──────── Task data
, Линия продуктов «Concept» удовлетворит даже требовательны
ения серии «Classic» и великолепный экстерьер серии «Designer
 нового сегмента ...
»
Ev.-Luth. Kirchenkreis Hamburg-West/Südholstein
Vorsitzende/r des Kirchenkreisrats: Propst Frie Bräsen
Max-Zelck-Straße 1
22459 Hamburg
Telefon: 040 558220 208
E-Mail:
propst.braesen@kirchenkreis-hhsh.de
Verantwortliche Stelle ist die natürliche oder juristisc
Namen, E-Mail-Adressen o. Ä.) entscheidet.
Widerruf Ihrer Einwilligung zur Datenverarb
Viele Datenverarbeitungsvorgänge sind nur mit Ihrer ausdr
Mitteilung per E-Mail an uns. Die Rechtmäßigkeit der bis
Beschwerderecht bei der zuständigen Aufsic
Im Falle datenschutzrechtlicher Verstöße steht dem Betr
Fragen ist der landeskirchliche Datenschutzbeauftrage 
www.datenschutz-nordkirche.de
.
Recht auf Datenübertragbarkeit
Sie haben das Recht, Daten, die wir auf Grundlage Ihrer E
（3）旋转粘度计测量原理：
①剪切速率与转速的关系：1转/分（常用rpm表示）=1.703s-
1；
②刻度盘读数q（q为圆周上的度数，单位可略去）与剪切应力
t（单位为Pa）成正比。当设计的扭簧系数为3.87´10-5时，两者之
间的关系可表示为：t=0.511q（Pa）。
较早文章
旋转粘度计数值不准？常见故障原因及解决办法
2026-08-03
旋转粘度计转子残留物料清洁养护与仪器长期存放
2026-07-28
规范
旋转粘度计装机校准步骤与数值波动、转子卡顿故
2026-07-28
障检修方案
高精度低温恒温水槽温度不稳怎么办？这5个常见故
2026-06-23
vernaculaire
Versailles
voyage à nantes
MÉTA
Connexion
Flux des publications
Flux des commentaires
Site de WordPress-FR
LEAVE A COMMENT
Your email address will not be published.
────────────────
--- Assignment ---
Your answer should consist only of the lines above between the line holding "www.datenschutz-nordkirche.de" and the line holding "Flux des publications", inclusive, each transcribed exactly.

--- The completed task ---
www.datenschutz-nordkirche.de
.
Recht auf Datenübertragbarkeit
Sie haben das Recht, Daten, die wir auf Grundlage Ihrer E
（3）旋转粘度计测量原理：
①剪切速率与转速的关系：1转/分（常用rpm表示）=1.703s-
1；
②刻度盘读数q（q为圆周上的度数，单位可略去）与剪切应力
t（单位为Pa）成正比。当设计的扭簧系数为3.87´10-5时，两者之
间的关系可表示为：t=0.511q（Pa）。
较早文章
旋转粘度计数值不准？常见故障原因及解决办法
2026-08-03
旋转粘度计转子残留物料清洁养护与仪器长期存放
2026-07-28
规范
旋转粘度计装机校准步骤与数值波动、转子卡顿故
2026-07-28
障检修方案
高精度低温恒温水槽温度不稳怎么办？这5个常见故
2026-06-23
vernaculaire
Versailles
voyage à nantes
MÉTA
Connexion
Flux des publications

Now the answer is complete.